** Opening DATA IN THIS EXERCISE block **

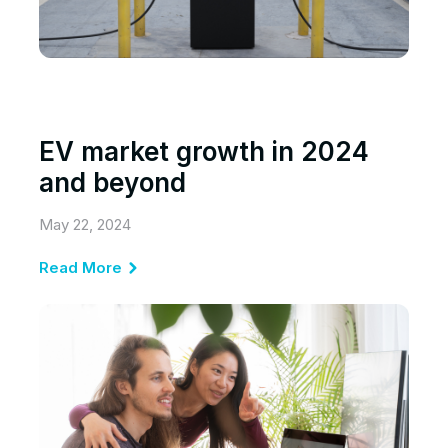
EV market growth in 2024
and beyond
May 22, 2024
Read More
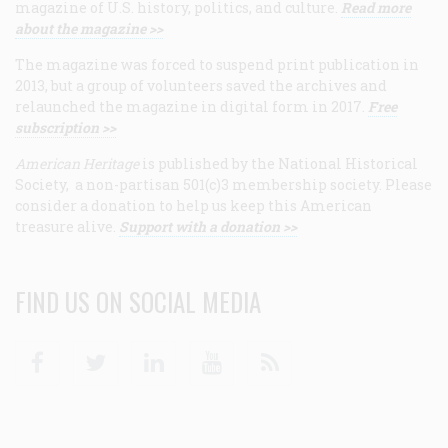
magazine of U.S. history, politics, and culture.
Read more
about the magazine >>
The magazine was forced to suspend print publication in
2013, but a group of volunteers saved the archives and
relaunched the magazine in digital form in 2017.
Free
subscription >>
American Heritage
is published by the National Historical
Society, a non-partisan 501(c)3 membership society. Please
consider a donation to help us keep this American
treasure alive.
Support with a donation >>
FIND US ON SOCIAL MEDIA
Facebook
Twitter
Linkedin
Youtube
RSS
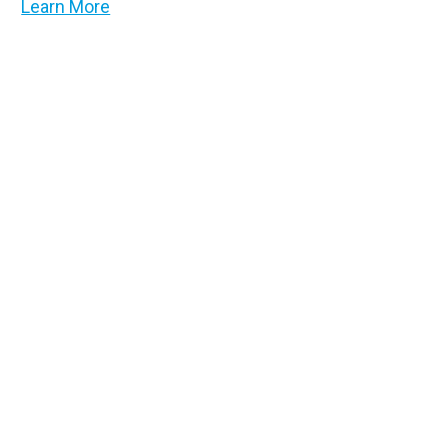
Learn More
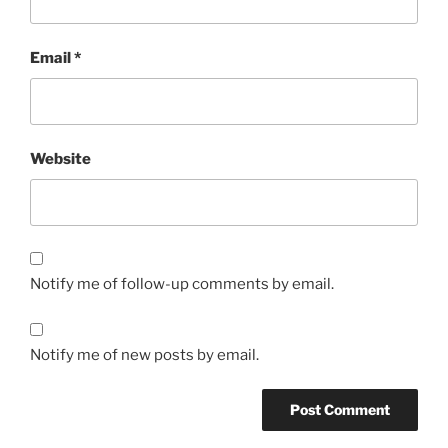
Email
*
Website
Notify me of follow-up comments by email.
Notify me of new posts by email.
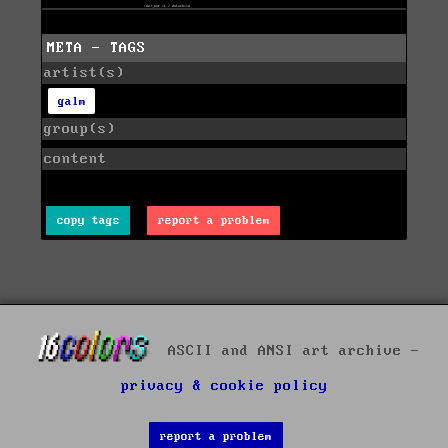
META - TAGS
artist(s)
galm
group(s)
content
copy tags
report a problem
ASCII and ANSI art archive -
privacy & cookie policy
report a problem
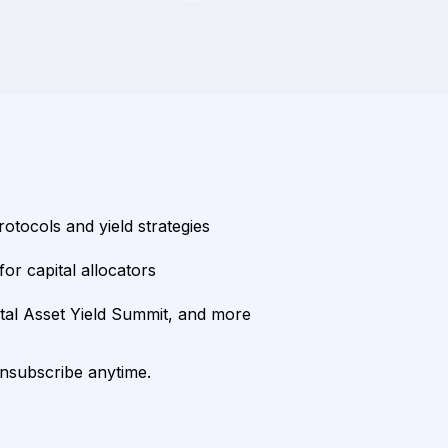
rotocols and yield strategies
or capital allocators
ital Asset Yield Summit, and more
unsubscribe anytime.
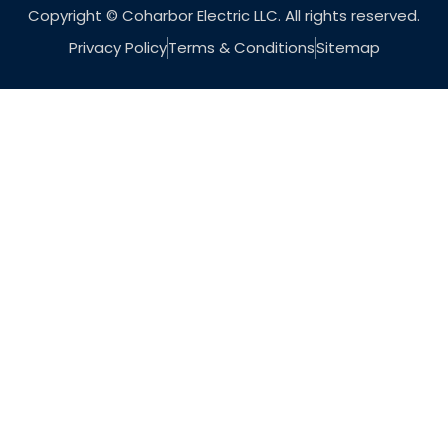
Copyright © Coharbor Electric LLC. All rights reserved.
Privacy Policy
Terms & Conditions
Sitemap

** Closing DATA IN THIS EXERCISE block **

TASK PROMPT – All of the records should be output exactly as they stand, with pictures omitted.

OUTPUT OF THE TASK –
EV market growth in 2024
and beyond
May 22, 2024
Read More
magazine of U.S. history, politics, and culture.
Read more
about the magazine >>
The magazine was forced to suspend print publication in
2013, but a group of volunteers saved the archives and
relaunched the magazine in digital form in 2017.
Free
subscription >>
American Heritage
is published by the National Historical
Society, a non-partisan 501(c)3 membership society. Please
consider a donation to help us keep this American
treasure alive.
Support with a donation >>
FIND US ON SOCIAL MEDIA
Facebook
Twitter
Linkedin
Youtube
RSS
Learn More
Email
*
Website
Notify me of follow-up comments by email.
Notify me of new posts by email.
META - TAGS
artist(s)
galm
group(s)
content
copy tags
report a problem
ASCII and ANSI art archive -
privacy & cookie policy
report a problem
rotocols and yield strategies
or capital allocators
ital Asset Yield Summit, and more
unsubscribe anytime.
Copyright © Coharbor Electric LLC. All rights reserved.
Privacy Policy
Terms & Conditions
Sitemap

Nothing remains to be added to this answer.